Scaup feed mainly from animal food, especially mussels, snails and frogs, to a lesser extent also by seeds, sprouts and leaves of aquatic plants. Plant food is consumed especially in spring and summer. Seeds play a greater role in their diet as leaves and sprouts. Dunenjunge eat mostly animal diet you catch insects with its beak or take them from the water surface.

Reproduction

Scaup begin their courtship already in winter quarters. The culmination of the courtship is only achieved when the animals are returned to the breeding area. There takes place the pair formation for most of the population. The return to the breeding grounds from mid -April. The majority of the population, however, applies only in early May there.

Tufted preferred breed on open waters in marsh or tundra landscapes.
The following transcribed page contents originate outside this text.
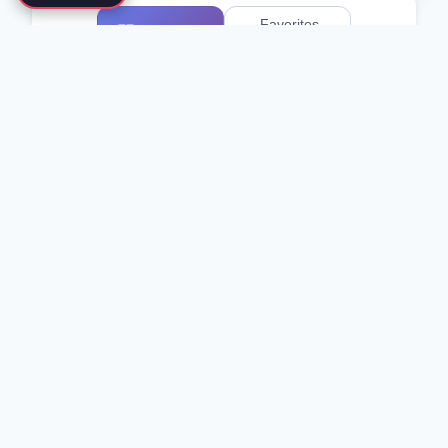
Favorites
All Schools
0
)
(
Showing 1-2 of 2 schools
Traditional Asian Arts
Korea Taekwondo MooDukKwan
Seoul, South Korea
Taekwondo
Moo Duk Kwan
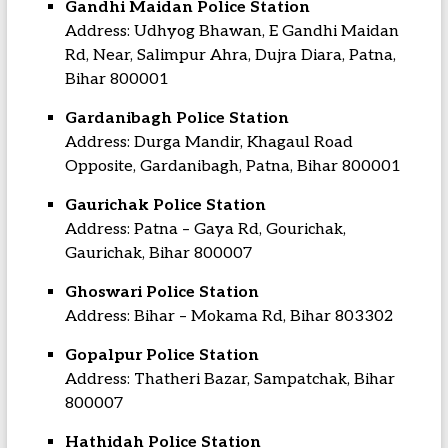
Gandhi Maidan Police Station
Address: Udhyog Bhawan, E Gandhi Maidan
Rd, Near, Salimpur Ahra, Dujra Diara, Patna,
Bihar 800001
Gardanibagh Police Station
Address: Durga Mandir, Khagaul Road
Opposite, Gardanibagh, Patna, Bihar 800001
Gaurichak Police Station
Address: Patna – Gaya Rd, Gourichak,
Gaurichak, Bihar 800007
Ghoswari Police Station
Address: Bihar – Mokama Rd, Bihar 803302
Gopalpur Police Station
Address: Thatheri Bazar, Sampatchak, Bihar
800007
Hathidah Police Station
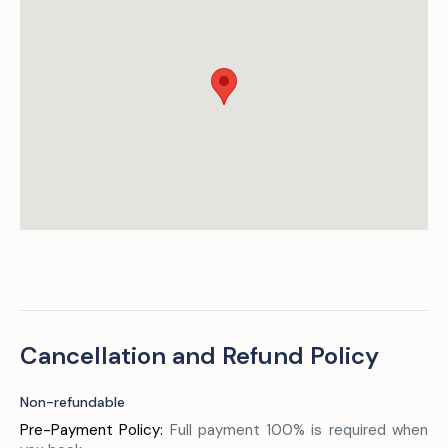
Cancellation and Refund Policy
Non-refundable
Pre-Payment Policy:
Full payment 100% is required when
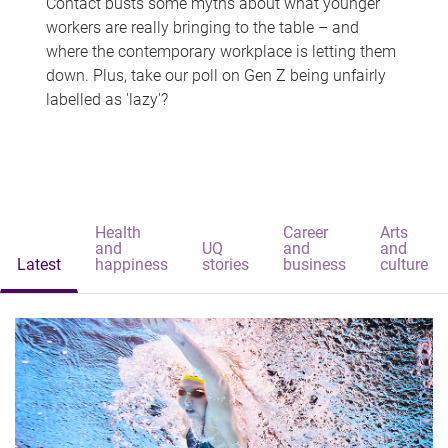
Contact busts some myths about what younger
workers are really bringing to the table – and
where the contemporary workplace is letting them
down. Plus, take our poll on Gen Z being unfairly
labelled as 'lazy'?
Health
Career
Arts
and
UQ
and
and
Latest
happiness
stories
business
culture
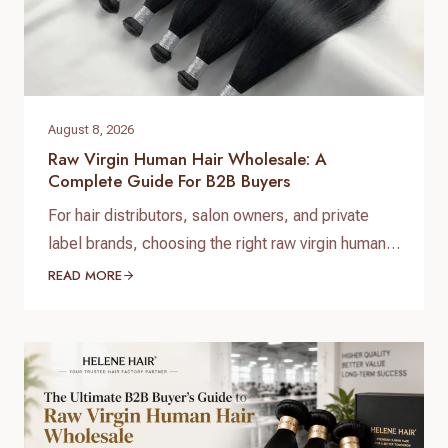
August 8, 2026
Raw Virgin Human Hair Wholesale: A
Complete Guide For B2B Buyers
For hair distributors, salon owners, and private
label brands, choosing the right raw virgin human
hair wholesale supplier is one of the most
READ MORE
important decisions when building a successful
hair business. High-quality raw virgin human hair
can help businesses provide natural-looking
products, improve customer satisfaction, and
create long-term brand value. When searching for
raw virgin…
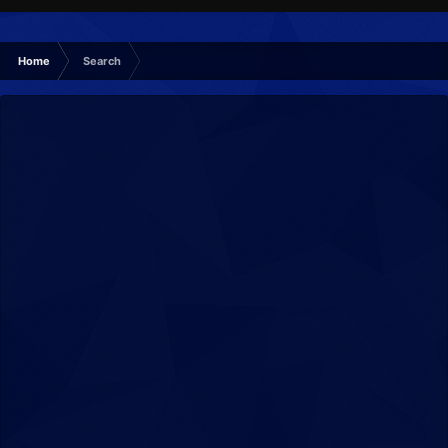
Home
Search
The nests are built near the shore and are usually in the sedges and rushes stocks. Scaup prefer to breed on islands and then also nest colony -like dense. In some regions of their breeding range to find their nests in gulls and Seeschwalbenkolonien. Scaup annually attract only a scrim large.

A single nest consists generally of six to nine eggs. They are light brown in color and olivgrauer to long oval with a size of 63.2 x 43.5 mm. The females begin to lay eggs in the southern breeding areas from late May. Higher in the north is the breeding begins in early June. It broods alone the female. The drakes remain until the second half of breeding in the vicinity of the nest and the female and spend the time in which it leaves the nest to receive food, with the females. Dunenjungen the hatch in a time period of 26 to 28 days. They fledge after five to six weeks.

Stock

In north-west Europe winter a total of about 310,000 Scaup. The wintering population on the Black Sea, the Caspian Sea and the Mediterranean is estimated to be about 200,000 Scaup. The North American population, which is the Lesser Scaup is very difficult to determine precisely because of the possibility of confusion, is assumed to be about 750,000 Scaup. There are also around 200,000 and 400,000 Scaup, which have their breeding grounds in the north of East Asia.

Long-term changes in inventory are barely visible in the European breeding populations. To greater losses occur due to drowning in fishing nets, a problem that mainly occurs in the IJsselmeer. Oil spills pose for this type another hazard and the concentration of this kind on a few large resting and wintering places is also critical to see, because it is at these locations to often not legally protected sites and these are breeds of ducks is hunted.